<<<<

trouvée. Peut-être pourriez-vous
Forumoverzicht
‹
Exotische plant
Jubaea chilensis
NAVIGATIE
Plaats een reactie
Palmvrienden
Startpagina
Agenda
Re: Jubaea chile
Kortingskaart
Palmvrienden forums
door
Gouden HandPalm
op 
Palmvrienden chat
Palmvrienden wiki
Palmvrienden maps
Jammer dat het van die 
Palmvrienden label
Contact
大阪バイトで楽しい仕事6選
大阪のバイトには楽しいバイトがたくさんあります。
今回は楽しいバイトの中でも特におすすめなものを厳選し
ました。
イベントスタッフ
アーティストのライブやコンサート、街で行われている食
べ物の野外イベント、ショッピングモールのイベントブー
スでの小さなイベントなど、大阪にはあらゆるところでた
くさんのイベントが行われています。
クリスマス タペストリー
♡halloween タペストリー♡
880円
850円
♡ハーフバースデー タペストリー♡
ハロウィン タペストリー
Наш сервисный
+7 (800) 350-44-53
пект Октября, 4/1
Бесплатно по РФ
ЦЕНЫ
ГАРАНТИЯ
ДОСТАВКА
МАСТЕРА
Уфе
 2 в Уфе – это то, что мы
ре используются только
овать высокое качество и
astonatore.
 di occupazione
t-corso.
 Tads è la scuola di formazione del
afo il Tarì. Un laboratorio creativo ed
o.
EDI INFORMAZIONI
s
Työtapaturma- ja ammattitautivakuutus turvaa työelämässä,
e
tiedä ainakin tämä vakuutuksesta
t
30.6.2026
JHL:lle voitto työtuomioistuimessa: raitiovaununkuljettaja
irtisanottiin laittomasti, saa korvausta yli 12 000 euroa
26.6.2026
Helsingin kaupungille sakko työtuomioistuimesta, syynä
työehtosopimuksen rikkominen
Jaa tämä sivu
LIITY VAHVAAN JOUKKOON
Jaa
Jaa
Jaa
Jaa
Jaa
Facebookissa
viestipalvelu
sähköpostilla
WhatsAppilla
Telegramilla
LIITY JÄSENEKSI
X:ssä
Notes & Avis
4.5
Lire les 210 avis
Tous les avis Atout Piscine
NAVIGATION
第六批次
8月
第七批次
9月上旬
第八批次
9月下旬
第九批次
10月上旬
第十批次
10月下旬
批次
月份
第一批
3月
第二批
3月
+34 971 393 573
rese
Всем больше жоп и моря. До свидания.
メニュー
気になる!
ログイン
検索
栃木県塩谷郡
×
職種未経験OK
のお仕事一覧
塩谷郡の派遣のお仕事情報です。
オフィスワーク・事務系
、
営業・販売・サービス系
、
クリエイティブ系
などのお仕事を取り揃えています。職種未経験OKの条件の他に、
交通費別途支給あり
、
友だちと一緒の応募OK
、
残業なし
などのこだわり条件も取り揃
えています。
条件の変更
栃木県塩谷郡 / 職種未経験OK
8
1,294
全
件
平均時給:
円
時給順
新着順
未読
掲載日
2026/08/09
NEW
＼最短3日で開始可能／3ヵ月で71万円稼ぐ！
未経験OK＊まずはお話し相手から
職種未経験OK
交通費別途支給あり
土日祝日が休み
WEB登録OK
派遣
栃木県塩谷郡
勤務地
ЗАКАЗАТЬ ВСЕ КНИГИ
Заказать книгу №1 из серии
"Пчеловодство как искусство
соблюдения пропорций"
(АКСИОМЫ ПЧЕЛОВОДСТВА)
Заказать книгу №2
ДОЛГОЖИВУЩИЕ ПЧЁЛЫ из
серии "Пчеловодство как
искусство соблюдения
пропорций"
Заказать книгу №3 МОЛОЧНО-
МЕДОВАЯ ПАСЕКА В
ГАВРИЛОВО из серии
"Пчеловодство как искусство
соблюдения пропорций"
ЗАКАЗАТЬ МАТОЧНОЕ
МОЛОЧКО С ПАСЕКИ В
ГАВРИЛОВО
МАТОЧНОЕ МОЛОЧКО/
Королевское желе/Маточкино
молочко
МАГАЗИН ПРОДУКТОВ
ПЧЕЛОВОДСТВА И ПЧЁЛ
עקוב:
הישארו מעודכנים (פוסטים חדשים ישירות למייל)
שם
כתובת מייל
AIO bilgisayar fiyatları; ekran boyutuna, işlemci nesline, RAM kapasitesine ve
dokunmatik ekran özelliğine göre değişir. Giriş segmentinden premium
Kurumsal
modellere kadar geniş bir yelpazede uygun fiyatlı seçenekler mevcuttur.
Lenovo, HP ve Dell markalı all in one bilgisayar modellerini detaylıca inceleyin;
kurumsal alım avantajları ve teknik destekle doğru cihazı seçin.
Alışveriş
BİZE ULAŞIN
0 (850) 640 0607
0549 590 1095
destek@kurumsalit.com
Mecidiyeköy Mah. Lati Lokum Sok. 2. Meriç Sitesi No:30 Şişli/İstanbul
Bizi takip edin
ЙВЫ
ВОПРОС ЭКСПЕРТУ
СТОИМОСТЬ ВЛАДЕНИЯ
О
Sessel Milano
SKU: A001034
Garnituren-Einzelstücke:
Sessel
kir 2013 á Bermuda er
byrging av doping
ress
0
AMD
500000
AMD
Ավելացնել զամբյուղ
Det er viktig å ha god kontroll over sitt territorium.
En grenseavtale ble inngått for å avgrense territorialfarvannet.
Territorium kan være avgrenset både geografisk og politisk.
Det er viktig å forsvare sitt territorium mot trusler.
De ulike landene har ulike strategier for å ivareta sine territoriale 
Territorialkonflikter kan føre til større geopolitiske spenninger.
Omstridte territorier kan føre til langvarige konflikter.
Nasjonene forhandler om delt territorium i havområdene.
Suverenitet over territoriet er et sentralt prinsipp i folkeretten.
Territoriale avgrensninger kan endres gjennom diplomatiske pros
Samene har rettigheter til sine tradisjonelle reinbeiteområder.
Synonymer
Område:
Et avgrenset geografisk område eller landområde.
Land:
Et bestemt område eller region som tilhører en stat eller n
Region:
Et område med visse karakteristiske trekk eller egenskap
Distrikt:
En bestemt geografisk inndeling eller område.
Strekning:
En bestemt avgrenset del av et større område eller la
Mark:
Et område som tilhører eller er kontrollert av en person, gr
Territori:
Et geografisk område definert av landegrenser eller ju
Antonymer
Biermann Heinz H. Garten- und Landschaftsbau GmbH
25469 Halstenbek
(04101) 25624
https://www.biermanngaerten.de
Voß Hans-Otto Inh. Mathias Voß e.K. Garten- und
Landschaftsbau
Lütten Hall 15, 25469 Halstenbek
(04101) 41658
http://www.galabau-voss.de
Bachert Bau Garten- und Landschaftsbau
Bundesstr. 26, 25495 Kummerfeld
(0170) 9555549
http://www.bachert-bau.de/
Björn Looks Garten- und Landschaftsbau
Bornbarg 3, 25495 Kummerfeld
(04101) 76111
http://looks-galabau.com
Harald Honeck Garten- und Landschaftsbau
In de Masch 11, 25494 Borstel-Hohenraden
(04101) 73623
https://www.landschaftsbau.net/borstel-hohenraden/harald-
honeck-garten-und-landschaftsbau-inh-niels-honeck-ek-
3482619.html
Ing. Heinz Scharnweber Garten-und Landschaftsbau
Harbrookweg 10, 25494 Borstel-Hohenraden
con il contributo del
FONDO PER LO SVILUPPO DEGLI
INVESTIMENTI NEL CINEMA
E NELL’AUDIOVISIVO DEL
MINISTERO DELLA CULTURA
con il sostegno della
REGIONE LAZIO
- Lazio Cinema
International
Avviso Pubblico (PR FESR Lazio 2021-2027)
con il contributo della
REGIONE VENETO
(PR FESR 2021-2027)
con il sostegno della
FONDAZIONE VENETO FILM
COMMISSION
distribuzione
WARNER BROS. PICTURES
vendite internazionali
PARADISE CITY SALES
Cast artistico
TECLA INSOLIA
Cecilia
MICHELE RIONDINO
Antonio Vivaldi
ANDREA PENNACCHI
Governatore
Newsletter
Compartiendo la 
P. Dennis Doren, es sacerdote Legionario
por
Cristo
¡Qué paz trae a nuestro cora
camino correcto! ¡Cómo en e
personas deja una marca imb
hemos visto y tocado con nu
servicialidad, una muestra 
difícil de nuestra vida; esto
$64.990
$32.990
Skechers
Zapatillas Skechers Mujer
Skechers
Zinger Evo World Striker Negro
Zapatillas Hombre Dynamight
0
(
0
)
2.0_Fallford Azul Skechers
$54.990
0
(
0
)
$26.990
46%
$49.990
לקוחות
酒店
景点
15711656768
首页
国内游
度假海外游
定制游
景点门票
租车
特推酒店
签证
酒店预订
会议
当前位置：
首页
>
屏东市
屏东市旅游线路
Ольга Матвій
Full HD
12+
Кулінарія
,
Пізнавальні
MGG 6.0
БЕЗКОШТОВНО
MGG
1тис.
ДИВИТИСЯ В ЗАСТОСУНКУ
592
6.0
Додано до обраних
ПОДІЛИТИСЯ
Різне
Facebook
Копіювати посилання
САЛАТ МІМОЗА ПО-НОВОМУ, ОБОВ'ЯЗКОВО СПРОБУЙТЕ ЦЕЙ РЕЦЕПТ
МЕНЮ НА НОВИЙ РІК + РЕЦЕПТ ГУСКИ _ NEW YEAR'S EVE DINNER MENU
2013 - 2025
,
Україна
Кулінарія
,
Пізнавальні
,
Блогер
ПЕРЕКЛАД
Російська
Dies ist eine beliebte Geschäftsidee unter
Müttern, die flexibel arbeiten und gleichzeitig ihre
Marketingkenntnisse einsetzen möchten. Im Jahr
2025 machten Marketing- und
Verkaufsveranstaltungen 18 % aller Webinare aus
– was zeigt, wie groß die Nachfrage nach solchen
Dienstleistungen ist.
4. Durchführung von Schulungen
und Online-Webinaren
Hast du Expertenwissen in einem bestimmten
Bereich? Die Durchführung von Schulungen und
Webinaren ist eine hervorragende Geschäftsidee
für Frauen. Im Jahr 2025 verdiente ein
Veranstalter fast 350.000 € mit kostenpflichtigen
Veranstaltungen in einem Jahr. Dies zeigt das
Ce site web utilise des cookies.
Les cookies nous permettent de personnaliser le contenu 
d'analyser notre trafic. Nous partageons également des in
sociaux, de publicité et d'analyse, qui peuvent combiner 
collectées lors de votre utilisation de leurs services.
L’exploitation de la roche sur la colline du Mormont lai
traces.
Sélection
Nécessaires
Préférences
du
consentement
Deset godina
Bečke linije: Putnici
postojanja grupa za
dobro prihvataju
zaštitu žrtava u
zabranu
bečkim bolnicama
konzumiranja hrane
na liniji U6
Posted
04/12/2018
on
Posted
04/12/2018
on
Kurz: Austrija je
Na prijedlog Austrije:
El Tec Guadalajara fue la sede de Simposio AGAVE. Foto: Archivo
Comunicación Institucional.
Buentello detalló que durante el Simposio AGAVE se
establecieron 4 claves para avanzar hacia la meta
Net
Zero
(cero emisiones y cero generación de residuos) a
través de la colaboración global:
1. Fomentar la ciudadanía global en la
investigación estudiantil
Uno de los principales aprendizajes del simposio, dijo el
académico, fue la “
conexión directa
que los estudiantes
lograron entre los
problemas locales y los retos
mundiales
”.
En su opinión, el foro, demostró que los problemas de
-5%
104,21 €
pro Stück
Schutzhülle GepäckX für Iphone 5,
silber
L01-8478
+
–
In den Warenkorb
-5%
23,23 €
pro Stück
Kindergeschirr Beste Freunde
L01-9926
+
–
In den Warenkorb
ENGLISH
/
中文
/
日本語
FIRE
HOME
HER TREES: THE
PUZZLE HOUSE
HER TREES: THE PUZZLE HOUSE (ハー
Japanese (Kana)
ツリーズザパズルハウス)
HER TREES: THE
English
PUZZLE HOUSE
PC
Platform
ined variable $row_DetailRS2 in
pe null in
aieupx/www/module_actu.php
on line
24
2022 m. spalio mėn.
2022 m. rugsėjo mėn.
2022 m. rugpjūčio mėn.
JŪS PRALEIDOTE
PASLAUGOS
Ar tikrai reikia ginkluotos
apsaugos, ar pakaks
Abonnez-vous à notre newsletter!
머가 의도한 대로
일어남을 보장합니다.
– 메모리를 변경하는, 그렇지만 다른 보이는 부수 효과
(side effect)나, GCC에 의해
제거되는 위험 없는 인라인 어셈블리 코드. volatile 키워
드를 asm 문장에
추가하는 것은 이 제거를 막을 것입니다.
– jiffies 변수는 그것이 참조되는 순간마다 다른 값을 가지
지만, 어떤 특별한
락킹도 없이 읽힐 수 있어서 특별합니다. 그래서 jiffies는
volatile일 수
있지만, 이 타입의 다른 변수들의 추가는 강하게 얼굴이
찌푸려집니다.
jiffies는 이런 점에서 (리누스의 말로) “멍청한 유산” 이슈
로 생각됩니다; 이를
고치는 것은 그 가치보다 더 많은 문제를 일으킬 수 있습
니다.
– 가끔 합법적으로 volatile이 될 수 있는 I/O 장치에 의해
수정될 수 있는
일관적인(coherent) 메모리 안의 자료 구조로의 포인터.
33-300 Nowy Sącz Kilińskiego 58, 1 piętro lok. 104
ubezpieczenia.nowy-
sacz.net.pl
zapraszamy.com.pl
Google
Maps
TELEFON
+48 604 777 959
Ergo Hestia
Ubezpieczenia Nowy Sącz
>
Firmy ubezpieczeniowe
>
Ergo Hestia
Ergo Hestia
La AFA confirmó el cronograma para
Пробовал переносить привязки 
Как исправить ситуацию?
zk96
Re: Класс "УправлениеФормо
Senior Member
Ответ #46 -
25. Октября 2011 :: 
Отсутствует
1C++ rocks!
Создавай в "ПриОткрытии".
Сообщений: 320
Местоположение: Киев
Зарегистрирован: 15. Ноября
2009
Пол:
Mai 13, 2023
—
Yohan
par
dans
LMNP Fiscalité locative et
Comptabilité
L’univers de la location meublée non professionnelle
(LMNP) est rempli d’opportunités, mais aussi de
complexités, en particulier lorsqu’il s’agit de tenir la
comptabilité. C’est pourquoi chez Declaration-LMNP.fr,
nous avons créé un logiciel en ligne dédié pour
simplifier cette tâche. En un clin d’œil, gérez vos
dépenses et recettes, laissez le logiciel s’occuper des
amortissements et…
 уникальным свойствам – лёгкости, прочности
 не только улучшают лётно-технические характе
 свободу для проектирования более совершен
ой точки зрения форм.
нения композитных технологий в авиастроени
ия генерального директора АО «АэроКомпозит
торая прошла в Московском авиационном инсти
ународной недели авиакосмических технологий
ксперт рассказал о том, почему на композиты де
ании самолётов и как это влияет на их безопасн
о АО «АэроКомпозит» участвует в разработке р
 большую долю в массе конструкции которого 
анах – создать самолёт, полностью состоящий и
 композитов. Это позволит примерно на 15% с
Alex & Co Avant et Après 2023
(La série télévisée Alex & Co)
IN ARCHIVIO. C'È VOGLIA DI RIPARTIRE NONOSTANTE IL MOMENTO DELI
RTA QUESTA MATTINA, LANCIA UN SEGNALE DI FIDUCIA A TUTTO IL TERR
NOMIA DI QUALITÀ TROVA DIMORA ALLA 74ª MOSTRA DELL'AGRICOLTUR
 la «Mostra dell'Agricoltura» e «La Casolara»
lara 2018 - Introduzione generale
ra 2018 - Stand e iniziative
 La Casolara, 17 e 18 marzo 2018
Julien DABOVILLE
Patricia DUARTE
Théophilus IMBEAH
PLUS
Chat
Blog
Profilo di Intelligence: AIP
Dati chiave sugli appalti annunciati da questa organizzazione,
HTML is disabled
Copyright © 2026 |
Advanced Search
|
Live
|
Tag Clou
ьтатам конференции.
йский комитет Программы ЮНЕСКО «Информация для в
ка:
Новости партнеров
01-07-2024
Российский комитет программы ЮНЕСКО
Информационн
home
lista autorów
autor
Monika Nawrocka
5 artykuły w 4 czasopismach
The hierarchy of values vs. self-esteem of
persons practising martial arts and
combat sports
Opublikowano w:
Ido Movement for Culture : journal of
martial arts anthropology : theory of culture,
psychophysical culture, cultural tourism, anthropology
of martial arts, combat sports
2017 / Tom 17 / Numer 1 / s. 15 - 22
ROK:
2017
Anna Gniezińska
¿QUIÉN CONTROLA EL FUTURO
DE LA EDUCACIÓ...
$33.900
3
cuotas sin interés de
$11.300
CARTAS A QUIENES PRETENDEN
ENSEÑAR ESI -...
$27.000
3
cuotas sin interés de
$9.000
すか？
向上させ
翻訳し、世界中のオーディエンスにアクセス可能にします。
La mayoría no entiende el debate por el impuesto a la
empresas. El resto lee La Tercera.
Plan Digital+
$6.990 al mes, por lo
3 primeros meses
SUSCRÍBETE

>>>>

◆ WHAT THE EXERCISE ASKS ◆
Extract exactly and only the lines above from the line containing "Forumoverzicht" through the line containing "アーティストのライブやコンサート、街で行われている食", both end lines included.

◆ WRITTEN RESPONSE ◆
Forumoverzicht
‹
Exotische plant
Jubaea chilensis
NAVIGATIE
Plaats een reactie
Palmvrienden
Startpagina
Agenda
Re: Jubaea chile
Kortingskaart
Palmvrienden forums
door
Gouden HandPalm
op 
Palmvrienden chat
Palmvrienden wiki
Palmvrienden maps
Jammer dat het van die 
Palmvrienden label
Contact
大阪バイトで楽しい仕事6選
大阪のバイトには楽しいバイトがたくさんあります。
今回は楽しいバイトの中でも特におすすめなものを厳選し
ました。
イベントスタッフ
アーティストのライブやコンサート、街で行われている食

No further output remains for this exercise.